- **TASK INSTRUCTIONS**
Once you have read the entries below, give them all again without any difference.

((

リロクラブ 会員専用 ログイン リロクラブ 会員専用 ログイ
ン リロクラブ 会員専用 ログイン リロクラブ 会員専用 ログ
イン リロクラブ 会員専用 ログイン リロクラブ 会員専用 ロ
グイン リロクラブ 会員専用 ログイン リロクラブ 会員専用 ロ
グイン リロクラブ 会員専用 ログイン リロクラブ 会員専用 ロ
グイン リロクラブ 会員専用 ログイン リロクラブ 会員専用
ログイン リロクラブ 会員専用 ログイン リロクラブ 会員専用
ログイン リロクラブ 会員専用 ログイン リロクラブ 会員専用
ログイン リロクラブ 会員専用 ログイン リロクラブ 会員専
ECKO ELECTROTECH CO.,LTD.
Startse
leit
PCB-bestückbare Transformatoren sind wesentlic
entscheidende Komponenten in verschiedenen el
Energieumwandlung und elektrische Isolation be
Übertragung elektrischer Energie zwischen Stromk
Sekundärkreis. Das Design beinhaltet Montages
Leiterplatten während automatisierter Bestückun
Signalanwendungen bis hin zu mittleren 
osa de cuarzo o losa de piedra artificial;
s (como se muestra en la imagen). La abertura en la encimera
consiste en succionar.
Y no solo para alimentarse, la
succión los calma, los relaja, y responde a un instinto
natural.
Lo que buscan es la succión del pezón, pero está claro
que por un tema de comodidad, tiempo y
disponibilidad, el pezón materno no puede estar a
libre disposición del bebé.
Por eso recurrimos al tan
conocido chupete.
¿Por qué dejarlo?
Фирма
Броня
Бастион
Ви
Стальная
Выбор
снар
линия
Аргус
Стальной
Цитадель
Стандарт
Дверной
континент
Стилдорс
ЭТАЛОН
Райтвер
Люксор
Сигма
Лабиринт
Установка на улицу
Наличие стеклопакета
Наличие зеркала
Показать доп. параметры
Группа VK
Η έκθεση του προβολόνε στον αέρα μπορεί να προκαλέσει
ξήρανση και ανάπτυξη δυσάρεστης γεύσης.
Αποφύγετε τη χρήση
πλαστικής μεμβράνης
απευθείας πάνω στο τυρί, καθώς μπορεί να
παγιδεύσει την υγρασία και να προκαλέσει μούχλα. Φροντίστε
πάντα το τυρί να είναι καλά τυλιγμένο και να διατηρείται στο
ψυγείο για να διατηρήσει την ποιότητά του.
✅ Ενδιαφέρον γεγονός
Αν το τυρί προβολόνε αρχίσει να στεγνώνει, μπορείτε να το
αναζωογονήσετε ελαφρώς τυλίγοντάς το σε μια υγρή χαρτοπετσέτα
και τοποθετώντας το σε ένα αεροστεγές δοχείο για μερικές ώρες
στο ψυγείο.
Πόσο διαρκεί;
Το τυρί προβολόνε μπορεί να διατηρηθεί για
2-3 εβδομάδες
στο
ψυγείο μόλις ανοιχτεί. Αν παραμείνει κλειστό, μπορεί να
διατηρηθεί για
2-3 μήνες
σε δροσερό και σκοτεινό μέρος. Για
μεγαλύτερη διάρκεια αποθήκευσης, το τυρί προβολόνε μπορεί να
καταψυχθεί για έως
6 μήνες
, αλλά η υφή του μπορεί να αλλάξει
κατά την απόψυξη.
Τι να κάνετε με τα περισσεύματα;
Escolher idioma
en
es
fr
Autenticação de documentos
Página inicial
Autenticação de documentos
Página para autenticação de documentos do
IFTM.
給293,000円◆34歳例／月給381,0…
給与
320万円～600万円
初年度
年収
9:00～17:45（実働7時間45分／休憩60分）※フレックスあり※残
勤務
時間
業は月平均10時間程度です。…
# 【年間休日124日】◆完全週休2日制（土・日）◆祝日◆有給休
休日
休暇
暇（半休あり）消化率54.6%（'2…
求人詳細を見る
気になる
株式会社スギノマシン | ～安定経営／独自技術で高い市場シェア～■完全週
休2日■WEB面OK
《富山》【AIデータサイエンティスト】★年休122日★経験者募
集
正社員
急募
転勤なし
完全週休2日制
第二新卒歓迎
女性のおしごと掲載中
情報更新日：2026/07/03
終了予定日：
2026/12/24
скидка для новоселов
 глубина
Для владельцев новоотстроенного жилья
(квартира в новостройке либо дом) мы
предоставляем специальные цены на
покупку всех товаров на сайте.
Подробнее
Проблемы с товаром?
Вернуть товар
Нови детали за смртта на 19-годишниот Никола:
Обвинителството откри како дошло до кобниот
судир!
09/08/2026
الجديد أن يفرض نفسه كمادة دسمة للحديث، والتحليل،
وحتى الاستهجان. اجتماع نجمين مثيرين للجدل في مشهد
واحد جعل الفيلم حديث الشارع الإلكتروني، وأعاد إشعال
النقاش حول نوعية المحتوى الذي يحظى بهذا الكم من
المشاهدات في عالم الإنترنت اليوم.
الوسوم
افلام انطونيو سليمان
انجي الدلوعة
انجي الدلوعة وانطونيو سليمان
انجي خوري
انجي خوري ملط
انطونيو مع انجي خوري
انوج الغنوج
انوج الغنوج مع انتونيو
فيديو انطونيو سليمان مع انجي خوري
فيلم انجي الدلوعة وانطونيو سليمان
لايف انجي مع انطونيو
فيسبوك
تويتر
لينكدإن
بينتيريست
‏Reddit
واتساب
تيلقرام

))

- **SOLUTION FOR THIS TASK**
リロクラブ 会員専用 ログイン リロクラブ 会員専用 ログイ
ン リロクラブ 会員専用 ログイン リロクラブ 会員専用 ログ
イン リロクラブ 会員専用 ログイン リロクラブ 会員専用 ロ
グイン リロクラブ 会員専用 ログイン リロクラブ 会員専用 ロ
グイン リロクラブ 会員専用 ログイン リロクラブ 会員専用 ロ
グイン リロクラブ 会員専用 ログイン リロクラブ 会員専用
ログイン リロクラブ 会員専用 ログイン リロクラブ 会員専用
ログイン リロクラブ 会員専用 ログイン リロクラブ 会員専用
ログイン リロクラブ 会員専用 ログイン リロクラブ 会員専
ECKO ELECTROTECH CO.,LTD.
Startse
leit
PCB-bestückbare Transformatoren sind wesentlic
entscheidende Komponenten in verschiedenen el
Energieumwandlung und elektrische Isolation be
Übertragung elektrischer Energie zwischen Stromk
Sekundärkreis. Das Design beinhaltet Montages
Leiterplatten während automatisierter Bestückun
Signalanwendungen bis hin zu mittleren 
osa de cuarzo o losa de piedra artificial;
s (como se muestra en la imagen). La abertura en la encimera
consiste en succionar.
Y no solo para alimentarse, la
succión los calma, los relaja, y responde a un instinto
natural.
Lo que buscan es la succión del pezón, pero está claro
que por un tema de comodidad, tiempo y
disponibilidad, el pezón materno no puede estar a
libre disposición del bebé.
Por eso recurrimos al tan
conocido chupete.
¿Por qué dejarlo?
Фирма
Броня
Бастион
Ви
Стальная
Выбор
снар
линия
Аргус
Стальной
Цитадель
Стандарт
Дверной
континент
Стилдорс
ЭТАЛОН
Райтвер
Люксор
Сигма
Лабиринт
Установка на улицу
Наличие стеклопакета
Наличие зеркала
Показать доп. параметры
Группа VK
Η έκθεση του προβολόνε στον αέρα μπορεί να προκαλέσει
ξήρανση και ανάπτυξη δυσάρεστης γεύσης.
Αποφύγετε τη χρήση
πλαστικής μεμβράνης
απευθείας πάνω στο τυρί, καθώς μπορεί να
παγιδεύσει την υγρασία και να προκαλέσει μούχλα. Φροντίστε
πάντα το τυρί να είναι καλά τυλιγμένο και να διατηρείται στο
ψυγείο για να διατηρήσει την ποιότητά του.
✅ Ενδιαφέρον γεγονός
Αν το τυρί προβολόνε αρχίσει να στεγνώνει, μπορείτε να το
αναζωογονήσετε ελαφρώς τυλίγοντάς το σε μια υγρή χαρτοπετσέτα
και τοποθετώντας το σε ένα αεροστεγές δοχείο για μερικές ώρες
στο ψυγείο.
Πόσο διαρκεί;
Το τυρί προβολόνε μπορεί να διατηρηθεί για
2-3 εβδομάδες
στο
ψυγείο μόλις ανοιχτεί. Αν παραμείνει κλειστό, μπορεί να
διατηρηθεί για
2-3 μήνες
σε δροσερό και σκοτεινό μέρος. Για
μεγαλύτερη διάρκεια αποθήκευσης, το τυρί προβολόνε μπορεί να
καταψυχθεί για έως
6 μήνες
, αλλά η υφή του μπορεί να αλλάξει
κατά την απόψυξη.
Τι να κάνετε με τα περισσεύματα;
Escolher idioma
en
es
fr
Autenticação de documentos
Página inicial
Autenticação de documentos
Página para autenticação de documentos do
IFTM.
給293,000円◆34歳例／月給381,0…
給与
320万円～600万円
初年度
年収
9:00～17:45（実働7時間45分／休憩60分）※フレックスあり※残
勤務
時間
業は月平均10時間程度です。…
# 【年間休日124日】◆完全週休2日制（土・日）◆祝日◆有給休
休日
休暇
暇（半休あり）消化率54.6%（'2…
求人詳細を見る
気になる
株式会社スギノマシン | ～安定経営／独自技術で高い市場シェア～■完全週
休2日■WEB面OK
《富山》【AIデータサイエンティスト】★年休122日★経験者募
集
正社員
急募
転勤なし
完全週休2日制
第二新卒歓迎
女性のおしごと掲載中
情報更新日：2026/07/03
終了予定日：
2026/12/24
скидка для новоселов
 глубина
Для владельцев новоотстроенного жилья
(квартира в новостройке либо дом) мы
предоставляем специальные цены на
покупку всех товаров на сайте.
Подробнее
Проблемы с товаром?
Вернуть товар
Нови детали за смртта на 19-годишниот Никола:
Обвинителството откри како дошло до кобниот
судир!
09/08/2026
الجديد أن يفرض نفسه كمادة دسمة للحديث، والتحليل،
وحتى الاستهجان. اجتماع نجمين مثيرين للجدل في مشهد
واحد جعل الفيلم حديث الشارع الإلكتروني، وأعاد إشعال
النقاش حول نوعية المحتوى الذي يحظى بهذا الكم من
المشاهدات في عالم الإنترنت اليوم.
الوسوم
افلام انطونيو سليمان
انجي الدلوعة
انجي الدلوعة وانطونيو سليمان
انجي خوري
انجي خوري ملط
انطونيو مع انجي خوري
انوج الغنوج
انوج الغنوج مع انتونيو
فيديو انطونيو سليمان مع انجي خوري
فيلم انجي الدلوعة وانطونيو سليمان
لايف انجي مع انطونيو
فيسبوك
تويتر
لينكدإن
بينتيريست
‏Reddit
واتساب
تيلقرام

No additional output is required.